Notte (non ne ho idea di che ore siano ma almeno l’una sicuro)
Cheap Sleep Hostel
Letto
Il viaggio di ritorno è stato decente. Abbiamo passato il tempo, come al solito, tra cena con i resti del pranzo, rilettura e correzione del diario e pianificazione della giornata di domani. L’opuscolo dei treni ovviamente era in finlandese. Non ci ho capito niente coi giorni, sono arrivata a GIOVEDI’ tramite associazioni tipo:
THOR-ZEUS-GIOVE = GIOVEDI’/THURSDAY → TORSTAI
Comunque dovrebbe funzionare tutto, o perlomeno ce lo auguriamo. Durante l’ultima ora abbiamo dormito come macigni sul fondo di uno stagno, stavolta senza disguidi di sorta. Ad un certo punto si è avvicinata una ragazza (l’ennesima proprietaria del posto) ma vedendo che dormivamo ci ha lasciate in pace con un cortese: “It’s my place but I can sit here”, mettendosi al posto davanti. Dopotutto c’è ancora qualcuno con un briciolo di umanità.

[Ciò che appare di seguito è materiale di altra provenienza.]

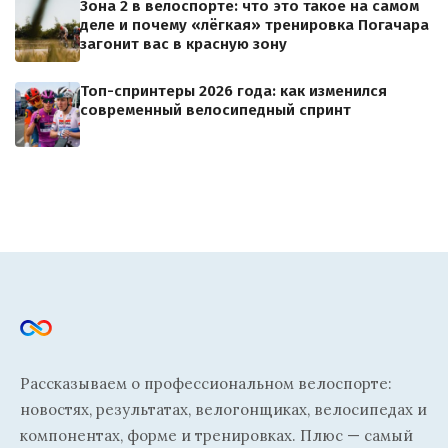
Зона 2 в велоспорте: что это такое на самом
деле и почему «лёгкая» тренировка Погачара
загонит вас в красную зону
Топ-спринтеры 2026 года: как изменился
современный велосипедный спринт
Рассказываем о профессиональном велоспорте:
новостях, результатах, велогонщиках, велосипедах и
компонентах, форме и тренировках. Плюс — самый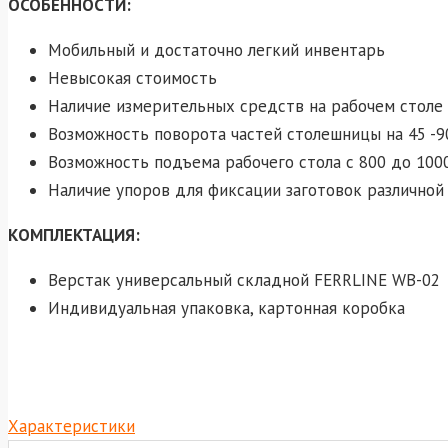
ОСОБЕННОСТИ:
Мобильный и достаточно легкий инвентарь
Невысокая стоимость
Наличие измерительных средств на рабочем столе
Возможность поворота частей столешницы на 45 -90
Возможность подъема рабочего стола с 800 до 10
Наличие упоров для фиксации заготовок различной
КОМПЛЕКТАЦИЯ:
Верстак универсальный складной FERRLINE WB-02
Индивидуальная упаковка, картонная коробка
Характеристики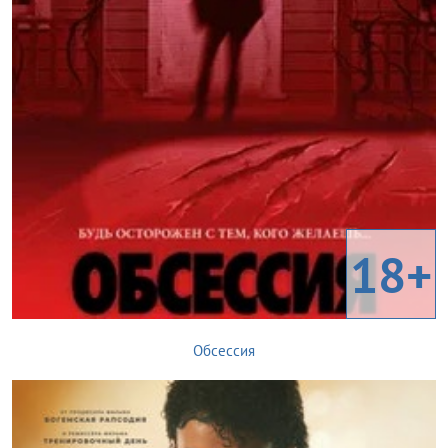
18+
Обсессия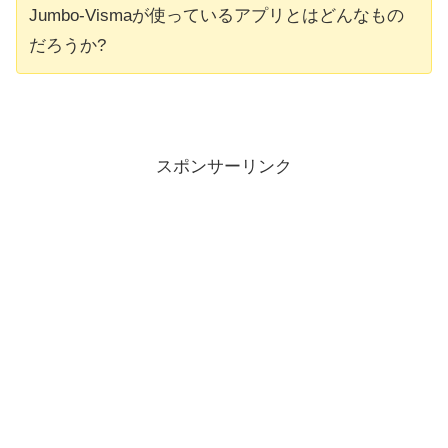
Jumbo-Vismaが使っているアプリとはどんなもの
だろうか?
スポンサーリンク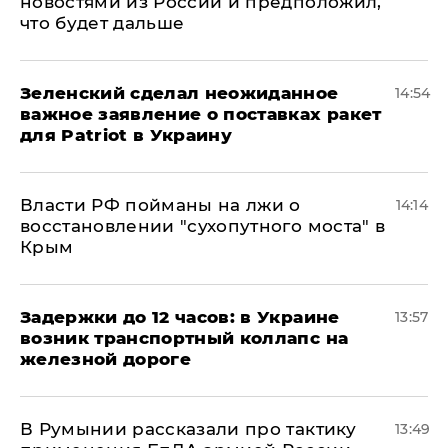
новостями из России и предположил,
что будет дальше
Зеленский сделал неожиданное
14:54
важное заявление о поставках ракет
для Patriot в Украину
Власти РФ пойманы на лжи о
14:14
восстановлении "сухопутного моста" в
Крым
Задержки до 12 часов: в Украине
13:57
возник транспортный коллапс на
железной дороге
В Румынии рассказали про тактику
13:49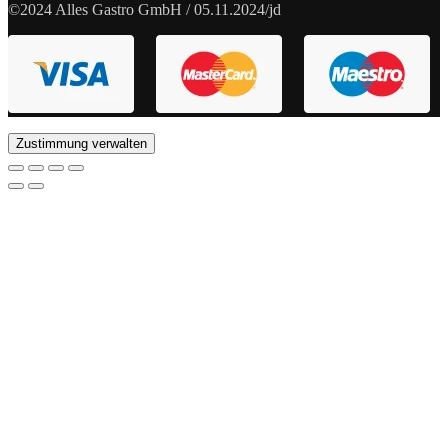
©2024 Alles Gastro GmbH / 05.11.2024/jd
Zustimmung verwalten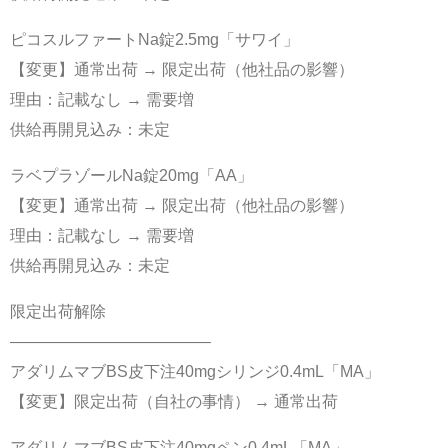
ピコスルファートNa錠2.5mg「サワイ」
【変更】通常出荷 → 限定出荷（他社品の影響）
理由：記載なし → 需要増
供給再開見込み：未定
ラベプラゾールNa錠20mg「AA」
【変更】通常出荷 → 限定出荷（他社品の影響）
理由：記載なし → 需要増
供給再開見込み：未定
限定出荷解除
————————————–
アダリムマブBS皮下注40mgシリンジ0.4mL「MA」
【変更】限定出荷（自社の事情） → 通常出荷
アダリムマブBS皮下注40mgペン0.4mL「MA」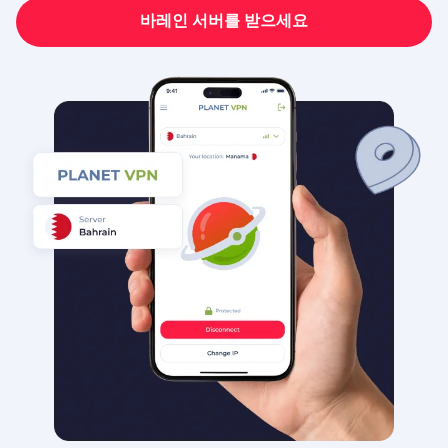
바레인 서버를 받으세요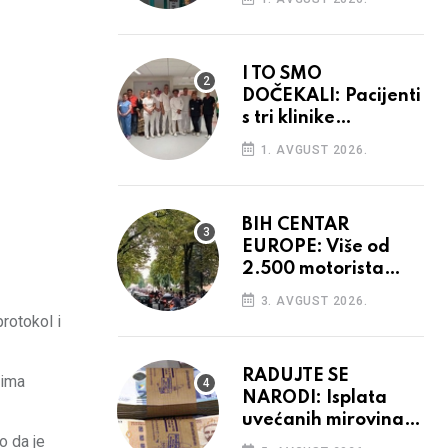
I TO SMO
DOČEKALI: Pacijenti
s tri klinike
preseljeni u nove
1. AVGUST 2026.
prostore
BIH CENTAR
EUROPE: Više od
2.500 motorista
defiliralo gradom
3. AVGUST 2026.
protokol i
RADUJTE SE
cima
NARODI: Isplata
uvećanih mirovina
o da je
krenula, mogle bi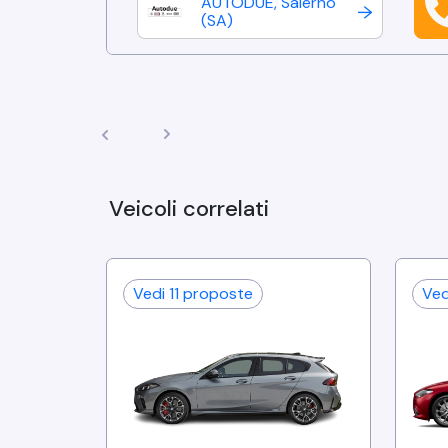
AUTODUE
,
Salerno
(
SA
)
Veicoli correlati
Vedi
11
proposte
Ve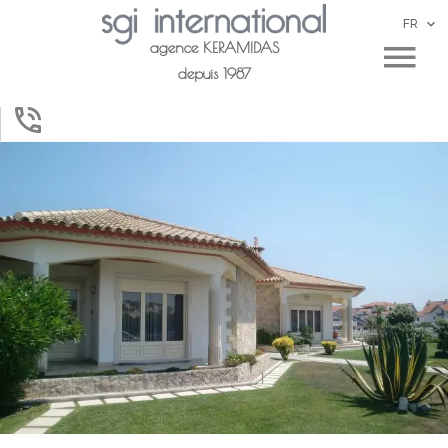
FR
agence KERAMIDAS
depuis 1987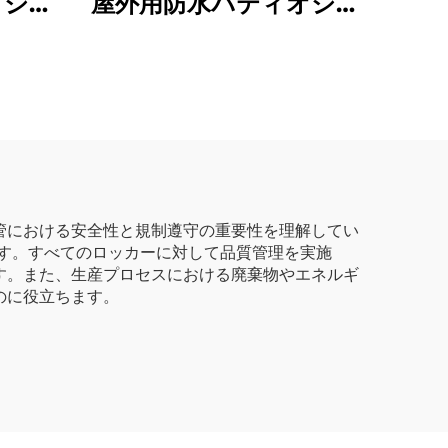
クショ
屋外用防水パティオシェ
ールク
ッド 園芸道具収納小屋
ージシ
耐候性釣具収納キャビネ
あるツ
ット
ト 7
き
管における安全性と規制遵守の重要性を理解してい
す。すべてのロッカーに対して品質管理を実施
す。また、生産プロセスにおける廃棄物やエネルギ
のに役立ちます。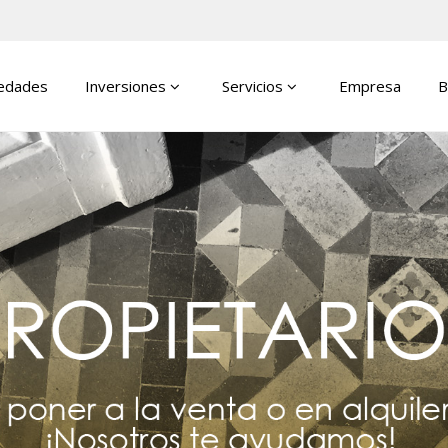
edades
Inversiones
Servicios
Empresa
B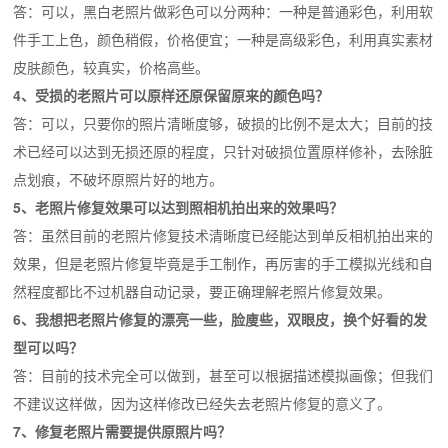
答：可以，黑白老照片做彩色可以分两种：一种是普通彩色，利用软
件手工上色，颜色稍假，价格便宜；一种是高级彩色，利用真实素材
皮肤颜色，较真实，价格高些。
4、受损的老照片可以原样还原保留原来的颜色吗？
答：可以，只要你的照片清晰度够，破损的比例不是太大；目前的技
术已经可以达到无损还原的程度，只针对破损位置原样修补，去除脏
点划痕，不破坏原照片好的地方。
5、老照片修复效果可以达到照相机拍出来的效果吗？
答：虽然目前的老照片修复技术清晰度已经能达到单反相机拍出来的
效果，但是老照片修复毕竟是手工制作，再厉害的手工模拟光线和自
然程度都比不过机器自动记录，要正确理解老照片修复效果。
6、我想把老照片修复的漂亮一些，脸廋些，双眼皮，换个好看的发
型可以吗？
答：目前的技术完全可以做到，甚至可以根据描述模拟画像；但我们
不建议这样做，因为这样修改已经失去老照片修复的意义了。
7、修复老照片需要提供原照片吗？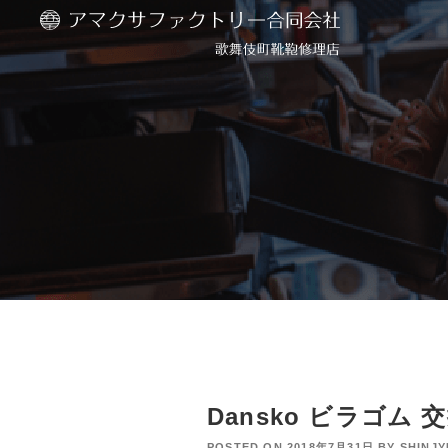
Dansko ビラゴム
POSTED ON
2018年7月31日
BY
SHINJ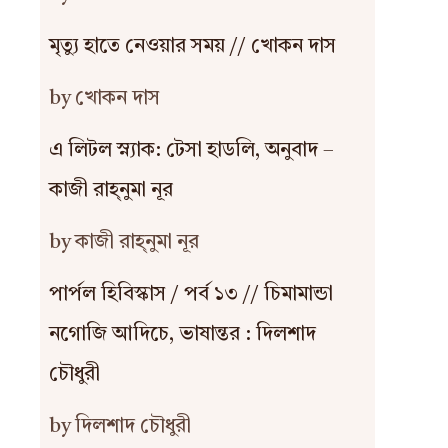
মৃত্যু হাতে নেওয়ার সময় // খোকন দাস
by খোকন দাস
এ লিটল স্ন্যাক: টেসা হাডলি, অনুবাদ –
কাজী রাহ্‌নুমা নূর
by কাজী রাহ্‌নুমা নূর
পার্পল হিবিস্কাস / পর্ব ১৩ // চিমামান্ডা
নগোজি আদিচে, ভাষান্তর : দিলশাদ
চৌধুরী
by দিলশাদ চৌধুরী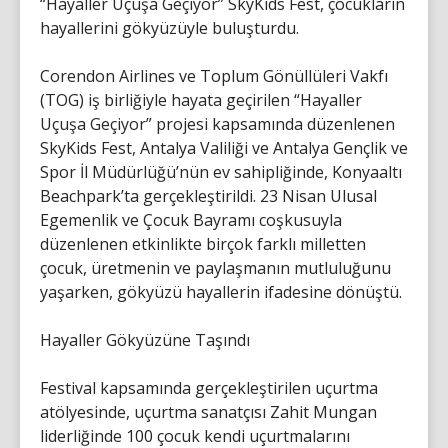
“Hayaller Uçuşa Geçiyor” SkyKids Fest, çocukların
hayallerini gökyüzüyle buluşturdu.
Corendon Airlines ve Toplum Gönüllüleri Vakfı
(TOG) iş birliğiyle hayata geçirilen “Hayaller
Uçuşa Geçiyor” projesi kapsamında düzenlenen
SkyKids Fest, Antalya Valiliği ve Antalya Gençlik ve
Spor İl Müdürlüğü’nün ev sahipliğinde, Konyaaltı
Beachpark’ta gerçekleştirildi. 23 Nisan Ulusal
Egemenlik ve Çocuk Bayramı coşkusuyla
düzenlenen etkinlikte birçok farklı milletten
çocuk, üretmenin ve paylaşmanın mutluluğunu
yaşarken, gökyüzü hayallerin ifadesine dönüştü.
Hayaller Gökyüzüne Taşındı
Festival kapsamında gerçekleştirilen uçurtma
atölyesinde, uçurtma sanatçısı Zahit Mungan
liderliğinde 100 çocuk kendi uçurtmalarını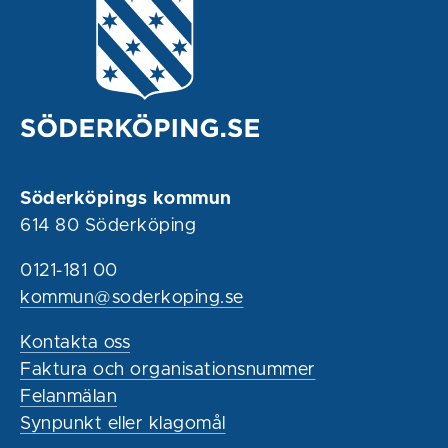
Söderköpings kommun
614 80 Söderköping
0121-181 00
kommun@soderkoping.se
Kontakta oss
Faktura och organisationsnummer
Felanmälan
Synpunkt eller klagomål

Approdiamo alla stazione di Helsinki e troviamo un cielo più scuro che mai, sembra quasi una notte vera. Forse è merito della nuvola che copre tutto (che, comunque, non è un buon segno). Abbiamo un assaggio di fauna notturna dei sabati helsinkiani. È il circo degli orrori. È come assistere a tutto ciò a cui abbiamo assistito in questi giorni condensato in un lasso di tempo minimo e uno spazio ristretto, alla massima potenza. Decidiamo che ci bastano i pazzi diurni, presi a dosi minime e inframezzati con varie attività di svago che ammortizzano. Prendiamo quindi il nostro bel 7B e ce ne torniamo all’ostello (dalla padella alla brace). Quando arriviamo ci prende un colpo: sono tutti fuori, sguinzagliati per le strade, dentro non c’è nessuno. Ci sarà un meeting generale al Mc Donald’s di Oulu. Quindi, ci godiamo, in tutta tranquillità, un bel tè con i pochi timidi ospiti rimasti a fare le loro discrete faccende e il pazzo… che stasera non sbatte. S’è perso il meeting. Ora si è appena portato una caraffa piena d’acqua in camera (dopo l’incendio proverà con un’alluvione, spero di esserci per raccontarla). Tentiamo uno spuntino azzardato con purea di riso solubile ripescata dalla scatola di cibo comune, ma viene un inutile e sciapo pappone. Poi Fra ci mischia la salsa di soia, io invece opto per un dessert e ci spolvero zucchero e cacao amaro, ottenendo un risultato migliore.
E così, per la prima volta, la giornata termina in tutta tranquillità. Abbiamo persino due nuove vicine di letto, carine e discrete. Cos’è successo a questo posto? Vado a dormire, confidando di non dover saltare in un cerchio di fuoco al mio risveglio.